I've been reading this fun little book called A Bite-Sized History of France, which I warmly recommend to any of you out there who love food, France, and fun little facts.
The authors are married, a Frenchman to an American woman, and they write with humor and a good eye for the ridiculous. Ex:
Today the Ban des Vendanges [date which the wine grape harvest can officially begin] is mainly an occasion for celebrating and promoting wine, but it remains a minor administrative hassle for vintners if they want to harvest any earlier. So, all in all, the Ban des Vendanges is very French, as France is traditionally a big producer of both wine and administrative hassles.
As the title suggests, the authors proceed chronologically through the great country's history, seen through the lens of food anecdotes. Along the way, I learned how food became a marker of social class in the Middle Ages. Because most vegetables were grown and consumed by peasants, to supplement their meager diet of whole grains and infrequent meat, "nobles shunned most vegetables, especially root vegetables, which grew underground." The same nobles also pooh-poohed fish, associating it with Catholic fast days. They wanted lots of meat, especially game (because of its warriorlike association with hunting) and fancy birds like heron, swan and peacock. And at the top of the desirable-menu-items list? Phoenix and salamander. If only they weren't so hard to find!
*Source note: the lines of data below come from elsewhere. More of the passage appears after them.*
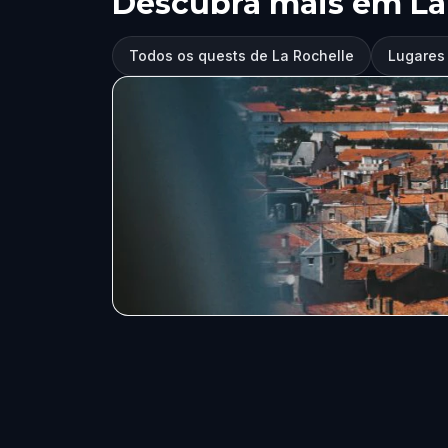
Descubra mais em La
Todos os quests de La Rochelle
Lugares 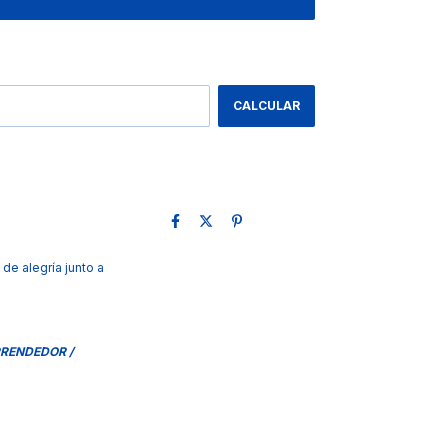
CAMBIAR CP
CALCULAR
de alegría junto a
PRENDEDOR /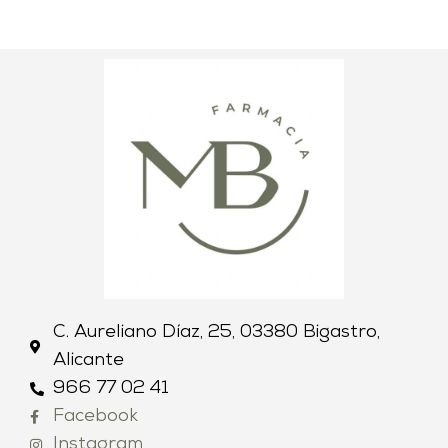
C. Aureliano Díaz, 25, 03380 Bigastro,
Alicante
966 77 02 41
Facebook
Instagram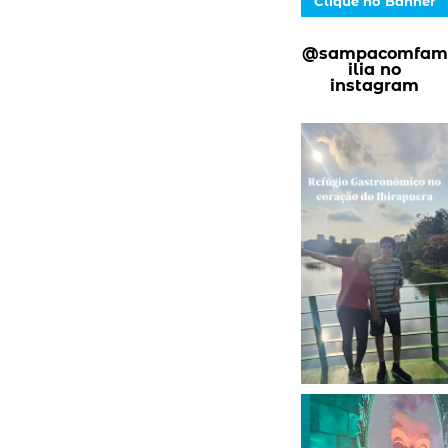
Clique no Banner
@sampacomfam
ilia no
instagram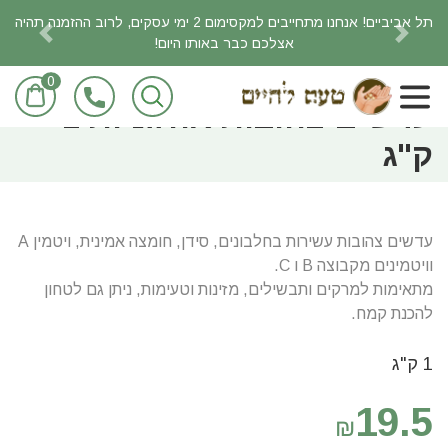
תל אביביים! אנחנו מתחייבים למקסימום 2 ימי עסקים, לרוב ההזמנה תהיה
אצלכם כבר באותו היום!
revious
Next
0
ראשי
מוצרי מזון/מכולת
עדשים צהובות אורגניות 1
ק"ג
עדשים צהובות עשירות בחלבונים, סידן, חומצה אמינית, ויטמין A
וויטמינים מקבוצה B ו C.
מתאימות למרקים ותבשילים, מזינות וטעימות, ניתן גם לטחון
להכנת קמח.
1 ק"ג
19.5
₪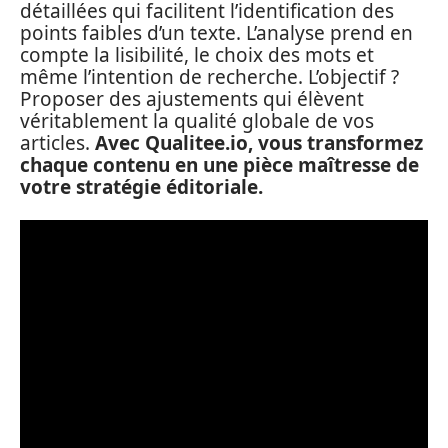
détaillées qui facilitent l’identification des
points faibles d’un texte. L’analyse prend en
compte la lisibilité, le choix des mots et
même l’intention de recherche. L’objectif ?
Proposer des ajustements qui élèvent
véritablement la qualité globale de vos
articles.
Avec Qualitee.io, vous transformez
chaque contenu en une pièce maîtresse de
votre stratégie éditoriale.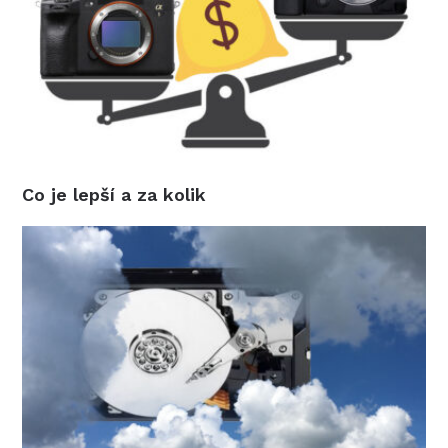
Co je lepší a za kolik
Such a rich diet among the nobility made diseases like gout and cardiovascular problems common, and it's not like bossing peasants around burned many calories, in between crusades. At least, for all the bummers of feudalism (like oppression, disease, overwork, and always having to hand over the lion's share to the Man), those peasants got their exercise and ate healthy when food was to be had! And since, as the book points out, 95% of France belonged to this Third Estate, they had hundreds of years to get in shape for the Revolution, when they could chop off the heads of the First (clergy) and Second (nobility) Estates. (I'm not done with the book yet, but I really hope I get to a chapter titled, "The Peasants Strike Back, a.k.a., the Reign of Terroir."
Another group that did pretty well, dietarily and otherwise, were the Knights Templar. These warrior-monks, who may or may not have looked like Chow Yun Fat--
took as their mission defending Christian-won sites in the Holy Land after workaday Crusaders headed home. So they combined monkish habits with other, decidedly unmonkish habits.
The diet of the Templars very much resembled that of other monks, but they were allowed to eat meat three times a week. It is actually thought today that their restrained eating habits, which involved lots of vegetables, fruits, and fish, were responsible for the noted longevity of Templar knights, which back then was seen as a sure sign of divine approbation.
My mom tells me that my stepdad has been diagnosed with a precancerous growth in his intestine, which gave me a chance to climb on my soapbox and urge them to eat like peasants and Templars. Vegetables, vegetables, vegetables! Fruit, fiber, fish, whole grains! Throw away the processed foods when he's not looking!
Call it the revenge of the Second Estate. After disdaining all those healthy foods as too peasant-y and getting ousted and decapitated in the French Revolution, now it's the richest 5% in the world who are eating all the healthy foods and leaving what they deem the dregs to those who can't afford to eat otherwise. Sigh. Plus ça change...
The book is full of lots more good stuff, and I'll probably post again on it, but in the meantime I urge you to call on your inner Medieval French peasant and get out to the Market for some strawberries, greens, peas, tomatoes, tuna, and -- that old peasant favorite-- turnips! (Parting factoid: according to Bite-Sized, before the discovery of the New World and the world-shifting Columbian Exchange, turnips were the original second ingredient of cassoulet, not white beans!)